Por el momento la única propuesta para la transformación de la industria es un cambio de reconversión de la fabricación de coches de combustión interna a vehículos eléctricos. Pero esto no resuelve tres problemas que ya se están manifestando. Por un lado, la industria europea cada vez tiene más competidores. La industria europea está perdiendo posiciones frente a la asiática, y está muy por detrás en el desarrollo de vehículos eléctricos. Otro reto es que el futuro ha de contemplarse con menos coches, porque parece la tendencia, y porque no habrá recursos para que todo el mundo tenga su coche. Y la industria necesitará transformarse de cara a esta realidad. Y, por otro lado, el problema ya comentado de la dependencia de decisiones tomadas en otros lugares con otras realidades.

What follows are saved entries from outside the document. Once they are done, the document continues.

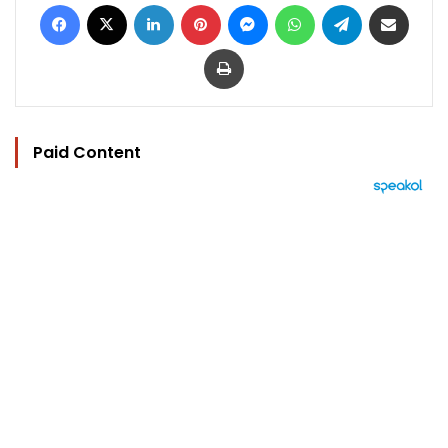
Facebook
X
LinkedIn
Pinterest
Messenger
WhatsApp
Telegram
Share via Email
Print
Paid Content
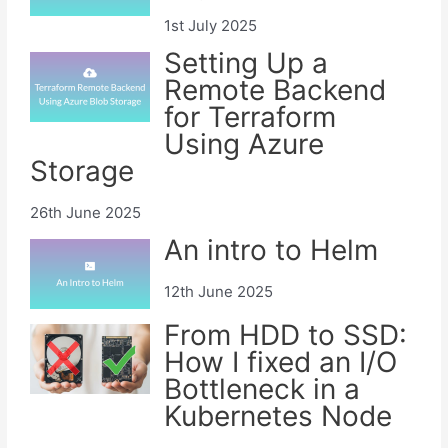
1st July 2025
Setting Up a
Remote Backend
for Terraform
Using Azure
Storage
26th June 2025
An intro to Helm
12th June 2025
From HDD to SSD:
How I fixed an I/O
Bottleneck in a
Kubernetes Node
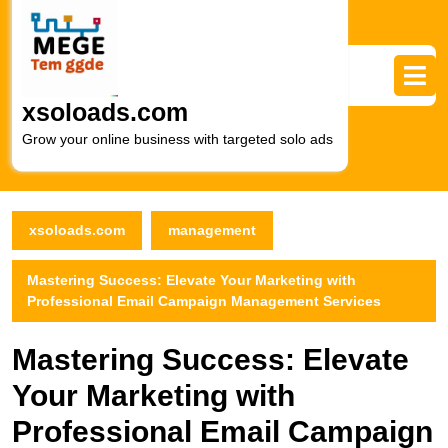
Skip
to
content
Skip
to
xsoloads.com
content
Grow your online business with targeted solo ads
xsoloads.com
management
Mastering Success: Elevate Your Marketing with
Professional Email Campaign Management Services
Mastering Success: Elevate
Your Marketing with
Professional Email Campaign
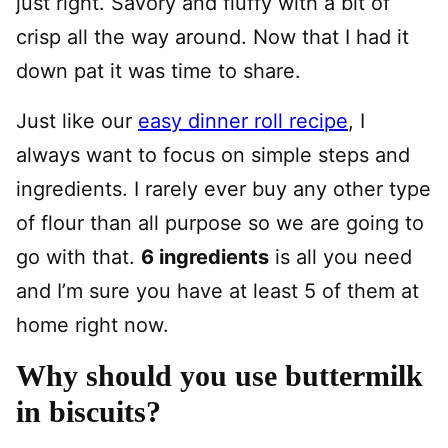
just right. Savory and fluffy with a bit of
crisp all the way around. Now that I had it
down pat it was time to share.
Just like our
easy dinner roll recipe
, I
always want to focus on simple steps and
ingredients. I rarely ever buy any other type
of flour than all purpose so we are going to
go with that.
6 ingredients
is all you need
and I’m sure you have at least 5 of them at
home right now.
Why should you use buttermilk
in biscuits?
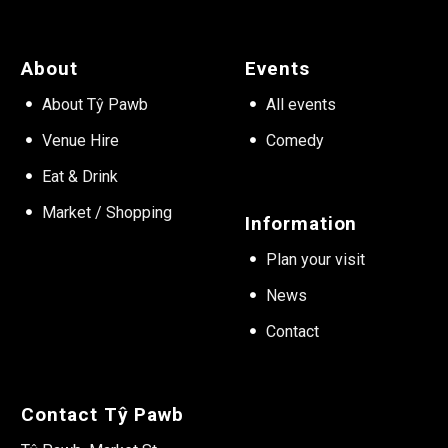
About
Events
About Tŷ Pawb
All events
Venue Hire
Comedy
Eat & Drink
Market / Shopping
Information
Plan your visit
News
Contact
Contact Tŷ Pawb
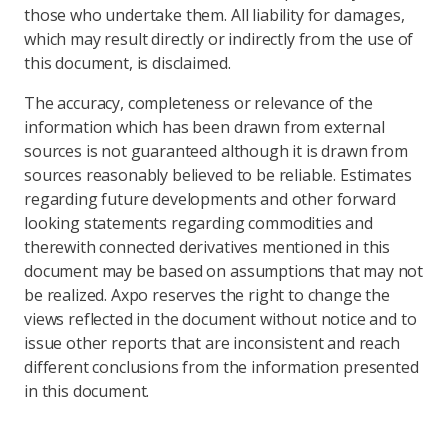
those who undertake them. All liability for damages,
which may result directly or indirectly from the use of
this document, is disclaimed.
The accuracy, completeness or relevance of the
information which has been drawn from external
sources is not guaranteed although it is drawn from
sources reasonably believed to be reliable. Estimates
regarding future developments and other forward
looking statements regarding commodities and
therewith connected derivatives mentioned in this
document may be based on assumptions that may not
be realized. Axpo reserves the right to change the
views reflected in the document without notice and to
issue other reports that are inconsistent and reach
different conclusions from the information presented
in this document.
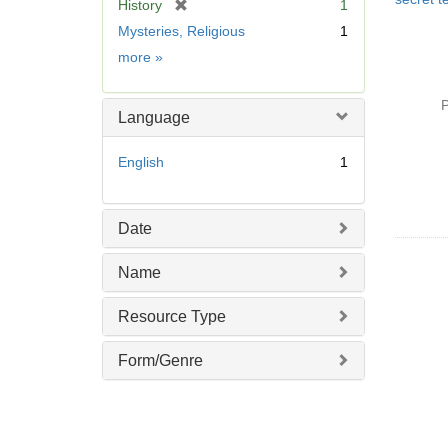
[
History
1
r
Mysteries, Religious
1
e
Subject
more
»
m
o
v
P
Language
e
]
English
1
Date
Name
Resource Type
Form/Genre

El IPCC lo dice, para afrontar la crisis climática se necesitan cambios sin precedentes. Estos cambios no son sencillos, por eso no se han realizado hasta ahora. Pero tampoco era sencillo aceptar que teníamos que quedarnos en nuestra casa durante semanas y lo hemos hecho, porque se nos iba la vida en ello. Lo mismo sucede con la transición ecológica. No hay una opción B porque no hay planeta B. Pero, cuanto antes se tomen las medidas menos drásticas tendrán que ser y mejores serán los resultados. Y como con la covid-19, no asumimos lo que se nos viene encima y todo apunta a que actuaremos demasiado tarde, probablemente mucho después de que podamos impedir que en Mauna Loa se registre una concentración de CO2 de 450 ppm.